→ **Exercise directions**: Line by line, copy the entries exactly, excluding the pictures.

****

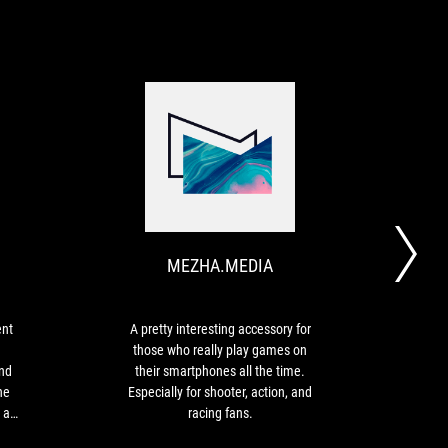
HDBLOG.IT
MEZHA.MEDIA
Asus
A
ROG
pretty
Tessen
interesting
is
accessory
MEZHA.MEDIA
an
for
excellent
those
controller
who
that
really
ent
A pretty interesting accessory for
A
offers
play
those who really play games on
exp
good
games
nd
their smartphones all the time.
can 
ergonomics
on
he
Especially for shooter, action, and
mobi
and
their
 as
racing fans.
contr
responsive
smartphones
y of
time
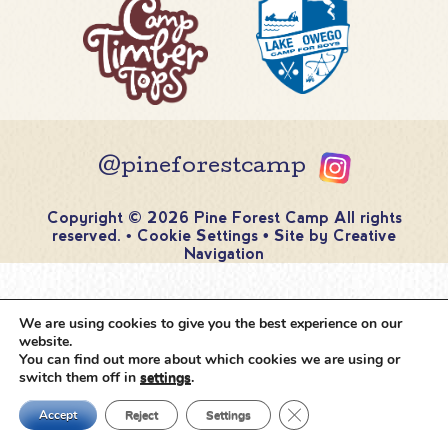
@pineforestcamp
Copyright © 2026 Pine Forest Camp
All rights
reserved.
•
Cookie Settings
•
Site by
Creative
Navigation
We are using cookies to give you the best experience on our
website.
You can find out more about which cookies we are using or
switch them off in
settings
.
Close GDPR Cookie Ban
Accept
Reject
Settings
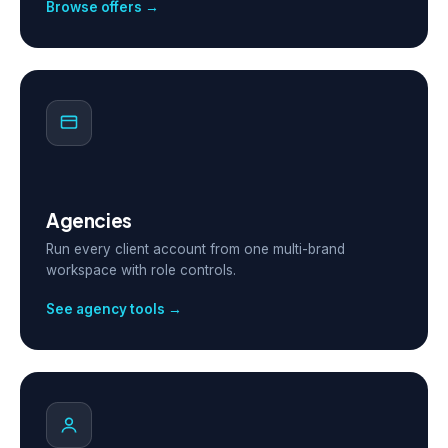
Browse offers →
Agencies
Run every client account from one multi-brand
workspace with role controls.
See agency tools →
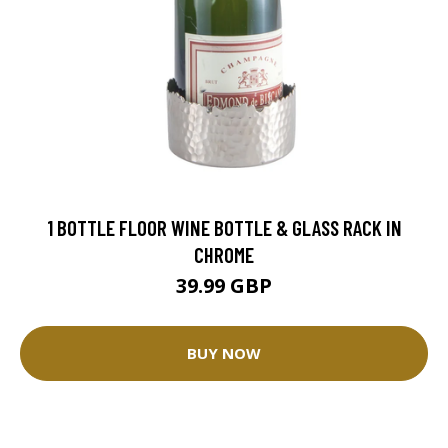
1 BOTTLE FLOOR WINE BOTTLE & GLASS RACK IN
CHROME
39.99 GBP
BUY NOW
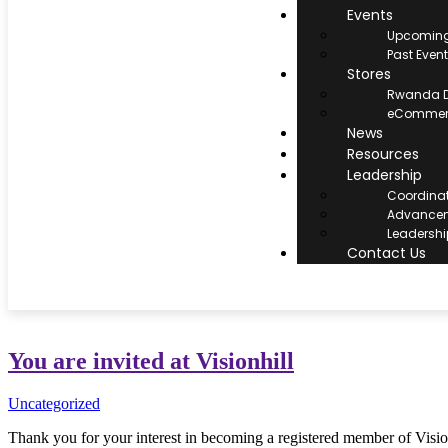
Events
Upcoming
Past Even
Stores
Rwanda D
eCommerc
News
Resources
Leadership
Coordina
Advancem
Leadersh
Contact Us
You are invited at Visionhill
Uncategorized
Thank you for your interest in becoming a registered member of Vision H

****

→ **Task solution**:
HDBLOG.IT
MEZHA.MEDIA
Asus
A
ROG
pretty
Tessen
interesting
is
accessory
MEZHA.MEDIA
an
for
excellent
those
controller
who
that
really
ent
A pretty interesting accessory for
A
offers
play
those who really play games on
exp
good
games
nd
their smartphones all the time.
can 
ergonomics
on
he
Especially for shooter, action, and
mobi
and
their
 as
racing fans.
contr
responsive
smartphones
y of
time
@pineforestcamp
Copyright © 2026 Pine Forest Camp
All rights
reserved.
•
Cookie Settings
•
Site by
Creative
Navigation
We are using cookies to give you the best experience on our
website.
You can find out more about which cookies we are using or
switch them off in
settings
.
Close GDPR Cookie Ban
Accept
Reject
Settings
Browse offers →
Agencies
Run every client account from one multi-brand
workspace with role controls.
See agency tools →
1 BOTTLE FLOOR WINE BOTTLE & GLASS RACK IN
CHROME
39.99 GBP
BUY NOW
Events
Upcoming
Past Even
Stores
Rwanda D
eCommerc
News
Resources
Leadership
Coordina
Advancem
Leadersh
Contact Us
You are invited at Visionhill
Uncategorized
Thank you for your interest in becoming a registered member of Vision H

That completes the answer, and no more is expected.